Fixed Income Highlights
- "I drink your milkshake!" Daniel Day-Lewis’ most memorable final-scene line from There Will Be Blood (2007) provides a metaphor for directional drilling. Combine directional drilling with hydraulic fracturing and you get the U.S. natural gas and tight oil boom. That boom partly lies behind the collapse in oil prices, bringing with it the "blood" of collapsing energy-related investments. To wit, the energy sector in high yield stands down more than 10% since the end of June, mirroring its equity counterpart S&P500 Energy sector, down over 20%. For fixed income investors we highlight three key consequences: a consumption "tax cut" boost, a divergent impact on emerging markets of winners and losers and a tail risk to high yield.
- Return to the O.C. Nope, that is not a reference to a new Orange County reality TV show but to "Optimal Control," the Fed’s preferred tool for monetary policy making. A recent Fed staff paper suggests that the OC-prescribed path for interest rates argues for liftoff now. Why should any of this inside monetary policy baseball matter? Because the OC framework provided much of the intellectual justification behind the market’s belief in "low for longer." Count the "OC" indicating liftoff from zero rates, along with recent comments by NY Federal Reserve Bank President William Dudley and vice-Chair Stanley Fischer, as further evidence arguing for a faster liftoff from zero rates than is currently priced by short-term interest rates. December’s Federal Open Market Committee statement later this month will cap that view. Excising the "considerable period" language will set the market on course for a June liftoff from zero interest rates, making the shorter maturity segment of the bond market the most vulnerable to higher interest rates.
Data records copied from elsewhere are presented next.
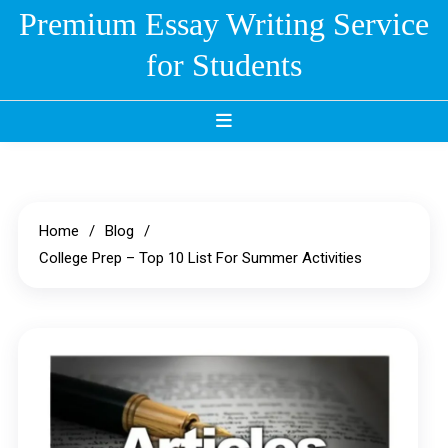
Skip
Premium Essay Writing Service
to
for Students
content
Home
Blog
College Prep – Top 10 List For Summer Activities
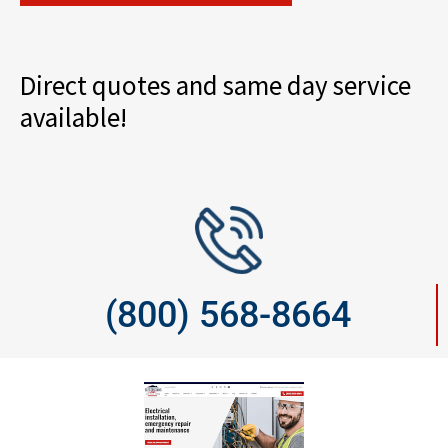
Direct quotes and same day service
available!
(800) 568-8664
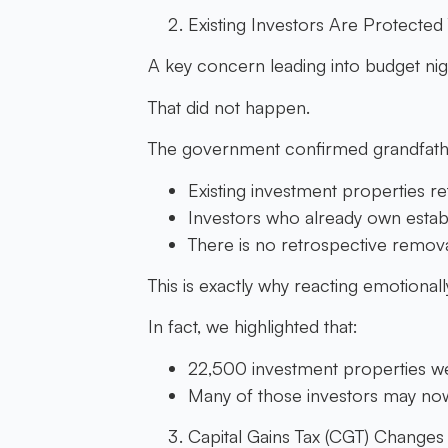
Existing Investors Are Protecte
A key concern leading into budget nigh
That did not happen.
The government confirmed grandfathe
Existing investment properties re
Investors who already own estab
There is no retrospective remova
This is exactly why reacting emotional
In fact, we highlighted that:
22,500 investment properties wer
Many of those investors may now 
Capital Gains Tax (CGT) Changes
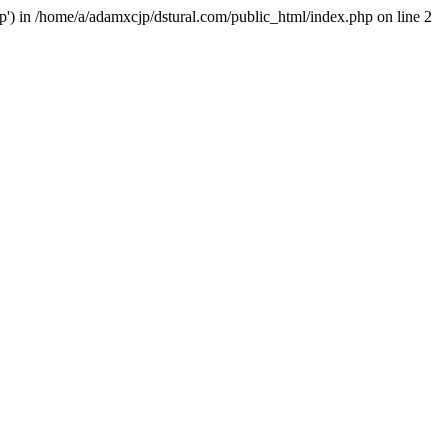
hp') in /home/a/adamxcjp/dstural.com/public_html/index.php on line 2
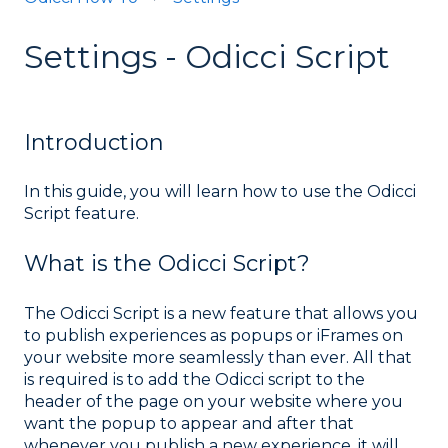
Settings - Odicci Script
Introduction
In this guide, you will learn how to use the Odicci
Script feature.
What is the Odicci Script?
The Odicci Script is a new feature that allows you
to publish experiences as popups or iFrames on
your website more seamlessly than ever. All that
is required is to add the Odicci script to the
header of the page on your website where you
want the popup to appear and after that
whenever you publish a new experience, it will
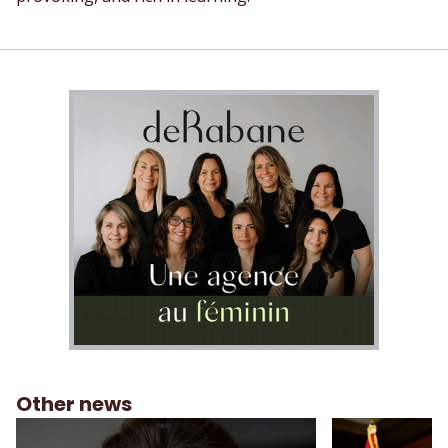
Other news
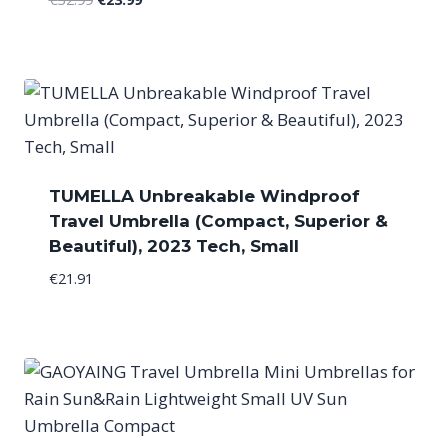
price
price
was:
is:
€32.99.
€23.99.
TUMELLA Unbreakable Windproof
Travel Umbrella (Compact, Superior &
Beautiful), 2023 Tech, Small
€
21.91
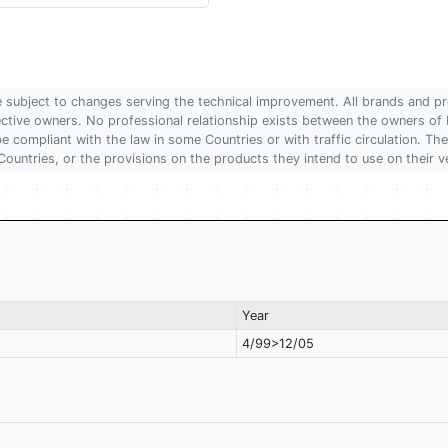
are subject to changes serving the technical improvement. All brands and pr
pective owners. No professional relationship exists between the owners
 compliant with the law in some Countries or with traffic circulation. The
Countries, or the provisions on the products they intend to use on their v
Year
4/99>12/05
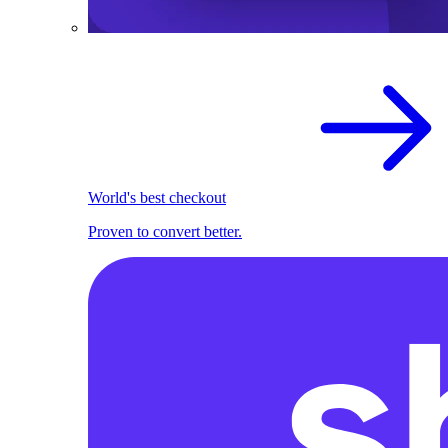
World's best checkout
Proven to convert better.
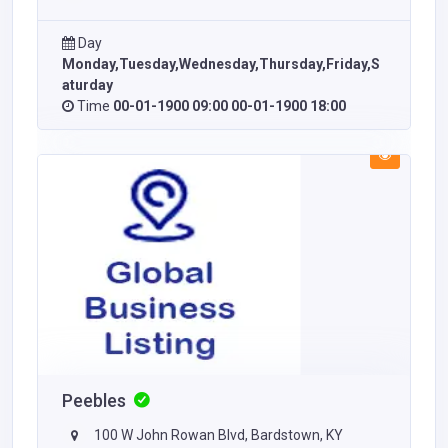
Day
Monday,Tuesday,Wednesday,Thursday,Friday,S
aturday
Time
00-01-1900 09:00 00-01-1900 18:00
Peebles
100 W John Rowan Blvd, Bardstown, KY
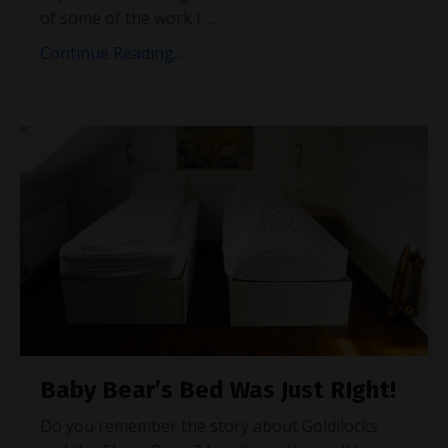
of some of the work I
...
Continue Reading...
Baby Bear’s Bed Was Just RIght!
Do you remember the story about Goldilocks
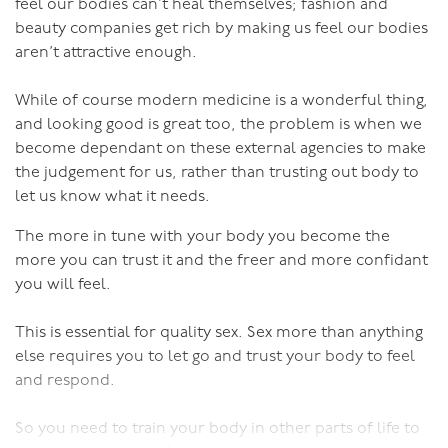
feel our bodies can’t heal themselves; fashion and
Good regular sex makes you look and feel younger,
with your vagina. This needs to feel smooth and
beauty companies get rich by making us feel our bodies
more vibrant, more vital and sexier. It’s a positive
flowing. You can also do this while he is thrusting,
aren’t attractive enough.
feedback loop.
starting with slow gentle thrusts - pushing out with the
vagina with his inward thrust, inviting him in, then
While of course modern medicine is a wonderful thing,
squeezing as he withdraws.
and looking good is great too, the problem is when we
become dependant on these external agencies to make
So to LDPs of any gender I say:
And always remember that there are plenty of other
the judgement for us, rather than trusting out body to
ways to enjoy sexual connection other than intercourse
let us know what it needs.
If sex is just too boring to be bothered you need to
if the penis-in-vagina thing just isn’t working for you at
make some changes. Sex is most definitely not meant to
The more in tune with your body you become the
that particular time.
be boring!
more you can trust it and the freer and more confidant
you will feel.
We haven’t been blessed with enormous brains as well
as bodies riddled with pleasure receptors in order to
This is essential for quality sex. Sex more than anything
have boring sex!
else requires you to let go and trust your body to feel
and respond.
Sex is meant to be creative and playful and pleasurable
and ever-changing and satisfying.
So you need to train your body in other parts of life to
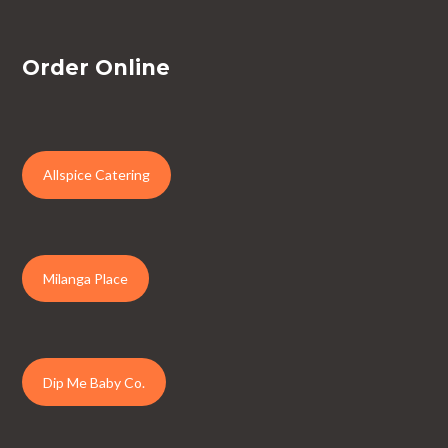
Order Online
Allspice Catering
Milanga Place
Dip Me Baby Co.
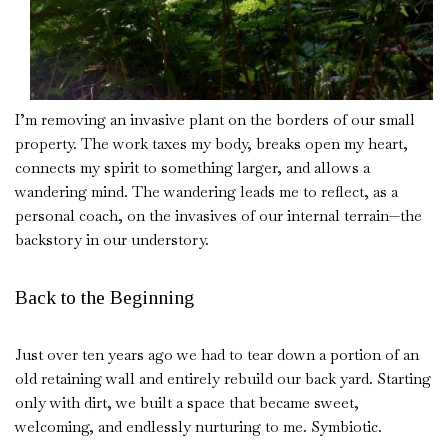
I’m removing an invasive plant on the borders of our small
property. The work taxes my body, breaks open my heart,
connects my spirit to something larger, and allows a
wandering mind. The wandering leads me to reflect, as a
personal coach, on the invasives of our internal terrain—the
backstory in our understory.
Back to the Beginning
Just over ten years ago we had to tear down a portion of an
old retaining wall and entirely rebuild our back yard. Starting
only with dirt, we built a space that became sweet,
welcoming, and endlessly nurturing to me. Symbiotic.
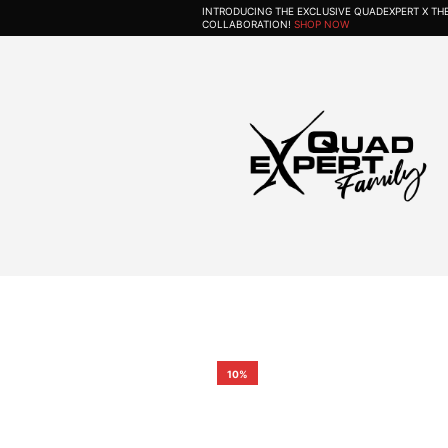
INTRODUCING THE EXCLUSIVE QUADEXPERT X T
COLLABORATION!
SHOP NOW
10%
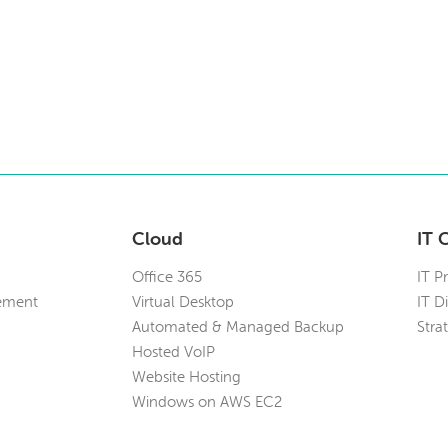
Cloud
IT 
Office 365
IT P
ement
Virtual Desktop
IT D
Automated & Managed Backup
Stra
Hosted VoIP
Website Hosting
Windows on AWS EC2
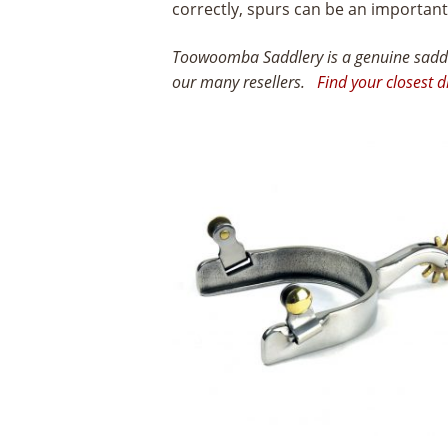
correctly, spurs can be an importan
Toowoomba Saddlery is a genuine saddle
our many resellers.
Find your closest d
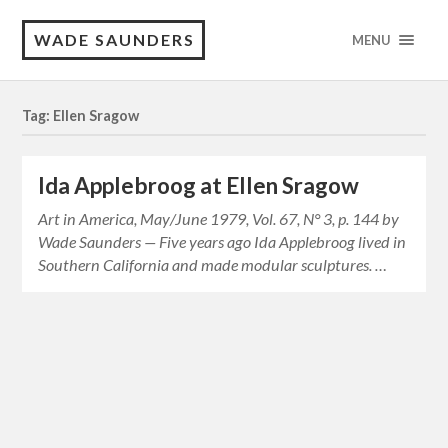
WADE SAUNDERS
MENU
Tag: Ellen Sragow
Ida Applebroog at Ellen Sragow
Art in America, May/June 1979, Vol. 67, N° 3, p. 144 by
Wade Saunders — Five years ago Ida Applebroog lived in
Southern California and made modular sculptures. …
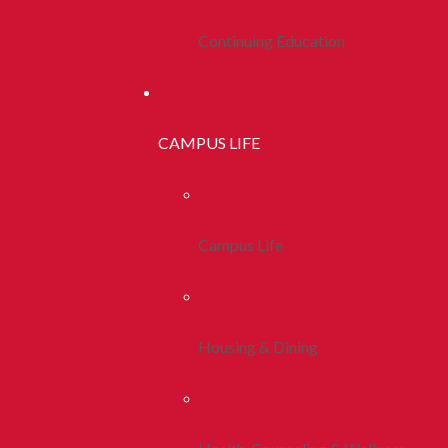
Continuing Education
CAMPUS LIFE
Campus Life
Housing & Dining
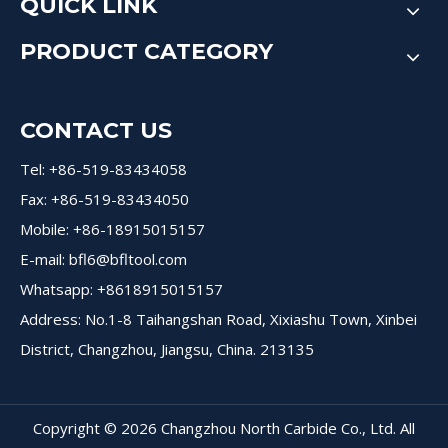
QUICK LINK
PRODUCT CATEGORY
CONTACT US
Tel: +86-519-83434058
Fax: +86-519-83434050
Mobile: +86-18915015157
E-mail:
bfl6@bfltool.com
Whatsapp: +8618915015157
Address: No.1-8 Taihangshan Road, Xixiashu Town, Xinbei
District, Changzhou, Jiangsu, China. 213135
Copyright ©
2026
Changzhou North Carbide Co., Ltd. All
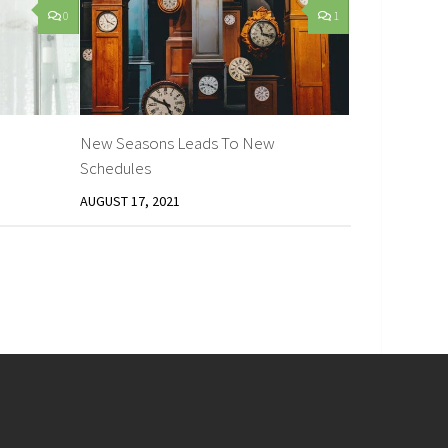
0
1
New Seasons Leads To New
Schedules
AUGUST 17, 2021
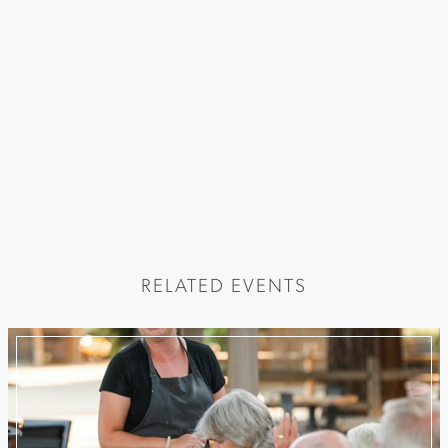
RELATED EVENTS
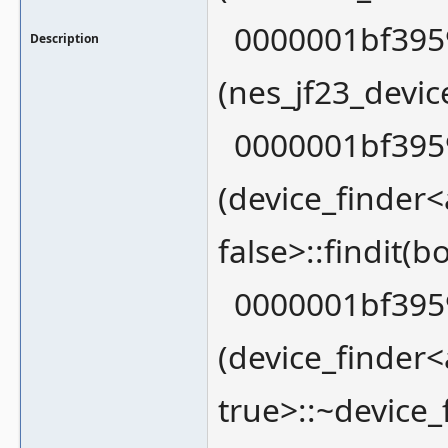
0000001bf3959
Description
(nes_jf23_devic
0000001bf3959
(device_finder
false>::findit(
0000001bf3959
(device_finder
true>::~device_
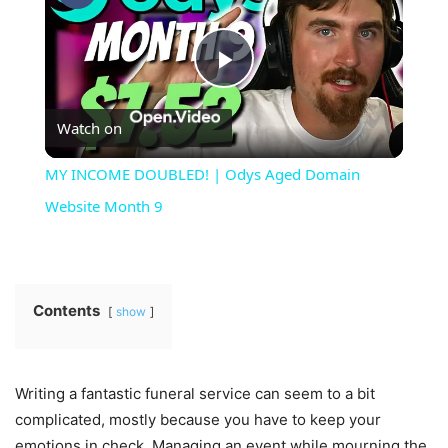
Play
Watch on
Video
MY INCOME DOUBLED! | Odys Aged Domain
Website Month 9
Contents
show
Writing a fantastic funeral service can seem to a bit
complicated, mostly because you have to keep your
emotions in check. Managing an event while mourning the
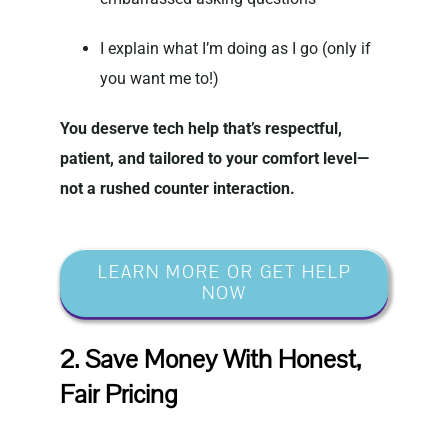
I explain what I’m doing as I go (only if
you want me to!)
You deserve tech help that’s respectful,
patient, and tailored to your comfort level—
not a rushed counter interaction.
LEARN MORE OR GET HELP
NOW
2. Save Money With Honest,
Fair Pricing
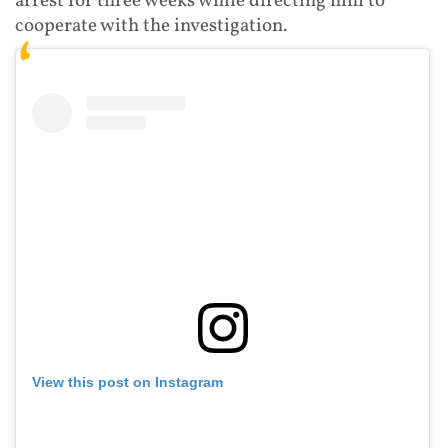
arrest for three weeks while directing him to
cooperate with the investigation.
View this post on Instagram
- How I Stopped Worrying and Learned to Love the Bond, Reviewed (our annual review of 2014’s My Favorite Themes and fixed income performance). Like so many years before (with the one exception of 2013), predictions of rising rates again flummoxed the "experts." Our view that "where you hold your duration matters as much as how much duration you hold" helped to mitigate that error as we emphasized longer maturities whose performance in 2014 topped all categories. A more tactical allocation "rebalancing credit and interest rate risks" also proved correct, as more variability in credit returns previews a more challenging environment for credit in 2015. Dollar strength undermined global fixed income performance (for dollar-based investors) as our call for a stronger dollar vs. foreign currencies was supported by the now prevalent viewpoint of "divergences." That latter theme features prominently in the outlook for 2015, a topic we’ll address in more detail in early January.